We take photographs as a way to freeze moments in time and to capture the details that get blurred by our unreliable memories. There is little room for interpretation, and this is kind of the whole point.
[Dan Macnish]’s latest project, Draw This, turns reality into absurdity. It’s a Raspberry Pi-based instant camera that trades whatever passed in front of the lens for a cartoon version of same. Draw This uses neural networks to ID the objects in the frame, and then draws upon thousands of images from Google’s Quick, Draw! dataset to provide a loose interpretation via thermal printer. Seems to us like the perfect camera to take to DEFCON (or any other part of Las Vegas).

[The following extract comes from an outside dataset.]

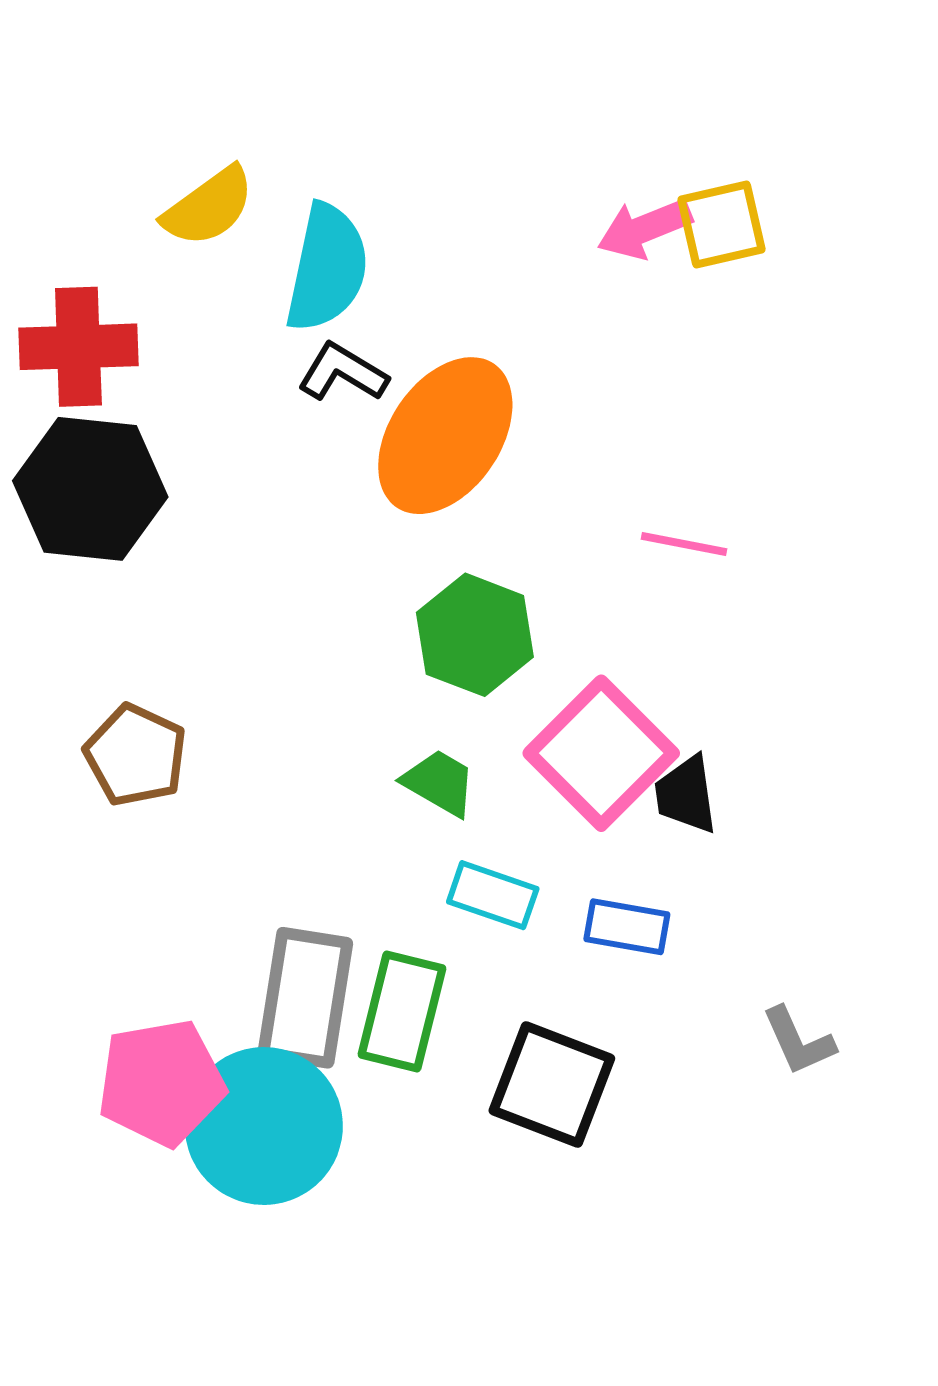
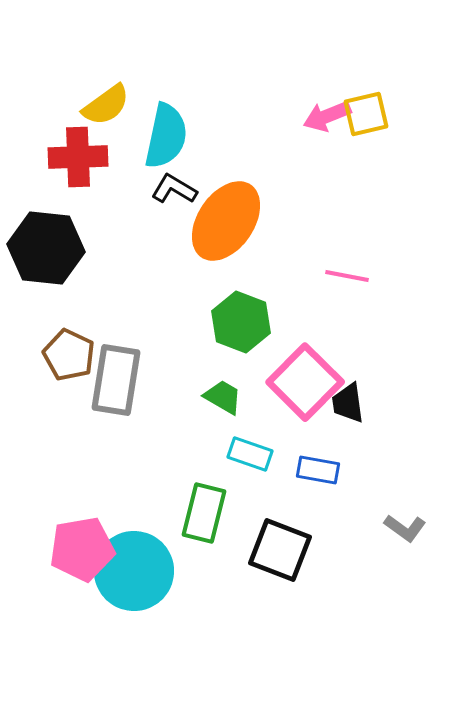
red cross: (78, 347) -> (78, 157), moved
brown pentagon: (136, 755) -> (69, 355), moved
gray rectangle: (305, 998) -> (116, 380), moved
gray L-shape: (798, 1041) -> (405, 528), turned -30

If you have a Raspi3, a v2 camera, and a thermal printer, you can make your own crowd-sourced, cartoonified memories using the code in [Dan]’s repo. Still into recording reality? You can use Pi cameras to see in the dark or even explore a body of water.
One of the coolest things I have seen here in a while. There are so many facets to this project from the AI, to the cardboard housing. Nicely done.
I’d like to see the original images for comparison.
> cartoon version of same. Draw This uses neural networks
Got some typos here.
Reminds me of https://hackaday.com/2012/04/25/a-camera-that-describes-a-picture-for-you/
Only this time, it’s fully AI! We’ve come a long way in the last half-decade.
now this is a cool project! I would like to see the faces of people when they see the result of their picture being taken. Really an original project!
Man, that quick-draw game is addicting.
You got that right.
quickdraw. thats a name i haven’t heard for a long time… must be macintosh system 6 and older?
Absolute genius.
This is cool… I would love to buld this and add an etch a sketch to the back of the box as an “lcd” viewfinder :-)
Why when I see this do I think I must use it for pornography?
I don’t think you’ll find usable material in the quick, draw dataset, you’d have to train it with your own material. Get to work!